--- START ---

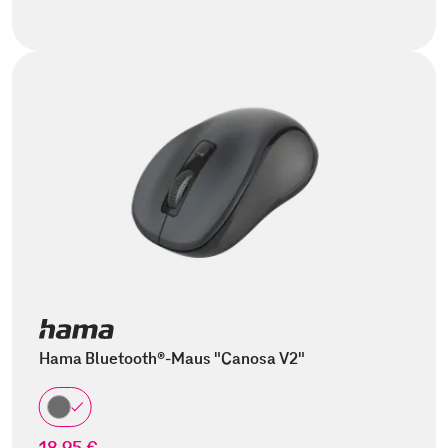
Hama Bluetooth®-Maus "Canosa V2"
18,95 €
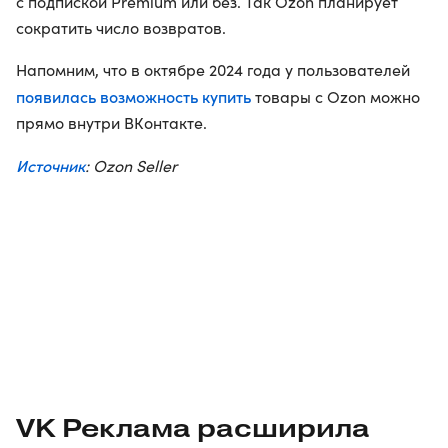
с подпиской Premium или без. Так Ozon планирует
сократить число возвратов.
Напомним, что в октябре 2024 года у пользователей
появилась возможность купить
товары с Ozon можно
прямо внутри ВКонтакте.
Источник
: Ozon Seller
VK Реклама расширила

--- END ---

> [Goal of the exercise]
For the word "Ozon", say how many lines of the listing contain it; give the number alone.

> [Result]
3